En 1968, sous la houlette de Raoul Barrière. L’équipe décroche le titre de Champions de France Juniors. À partir de cette ossature, Raoul Barrière, le « sorcier de Sauclières », construit l'équipe qui rentre dans la légende comme « les invincibles » et qui collectionne les Brennus en 1971, 1972, 1974, 1975, (finaliste en 1976), 1977 et 1978, avec Richard Astre comme capitaine et des joueurs mythiques comme Jean-Louis Martin, Alain Paco, Armand Vaquerin, Alain Estève, Georges Senal, Olivier Saïsset, Jack Cantoni, Henri Cabrol et une longue liste d'internationaux.
Le départ de Barrière et d'Astre, suite a un crise du club, n'empêche pas le succès dans la course au titre en 1980, 1981, 1983 et 1984.
Béziers détient aussi 4 Challenge du Manoir (1964, 1972, 1975 et 1977) et une Coupe de France (1986).
La fin de l'hégémonie coïncide avec le tragique décès du capitaine Pierre Lacans en 1985. Depuis, et avec le passage obligé du rugby au professionnalisme, le club connaît des succès divers, naviguant entre le Top 14 et la Pro D2, avec le passage entre autres de joueurs français de renoms comme les Richard Dourthe, Pierre Mignoni, Thibaut Privat, Sébastien Bruno, ou bien Richard Castel, et même d'étrangers comme l'international australien Warwick Waugh, le fabuleux flanker néo-zélandais Angus Gardiner, sans parler du buteur argentin Diego Giannantonio. Actuellement, le club évolue au stade de la Méditerranée. Malgré cette perte de domination, l'ASBH a pu bénéficier pendant plusieurs années d'un excellent centre de formation, produisant de très bons joueurs de qualité tel que Yannick Nyanga ou Dimitri Szarzewski, voire plus récemment Damien Vidal excellent buteur faisant les beaux jours au RC Toulon.
La ville de Béziers compte également un club de rugby à XIII, Béziers XIII.
Mais Béziers est aussi présent dans d'autres sports, comme par exemple le volley-ball, avec l'équipe féminine du Gazélec Béziers Volley-Ball qui joue pour la saison 2008-2009 en Nationale 1 (2ème division). Mais le club a longtemps joué les premiers rôles en championnat élite, avant de connaître la descente en 2008.

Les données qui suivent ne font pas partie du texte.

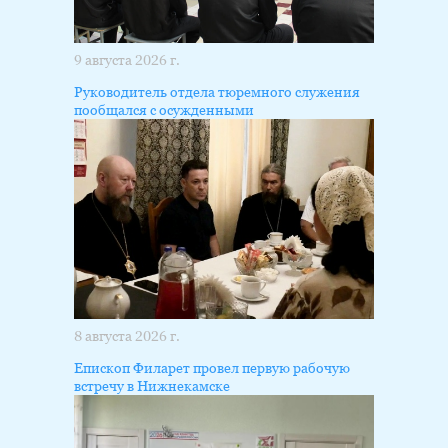
9 августа 2026 г.
Руководитель отдела тюремного служения
пообщался с осужденными
8 августа 2026 г.
Епископ Филарет провел первую рабочую
встречу в Нижнекамске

On peut également citer le club de football créé en 2007 (par le rapprochement avec l'équipe de Saint Chinian, du FCB et des cheminots), l'AS Béziers, qui évolue en Division d'honneur (6e division) pour la saison 2008-2009.
Également le tennis avec Richard Gasquet, originaire de Sérignan.
Le Baseball avec le Baseball Club Biterrois, surnommé "les Pirates", qui évolue pour la saison 2008 en Nationale 1A équivalent de la deuxième division.
Le Catch avec l'Association Biterroise de Catch, seule école de catch du Sud de la France.
La Capoeira avec la création de l'Association Capoeira Béziers en Juin 2009.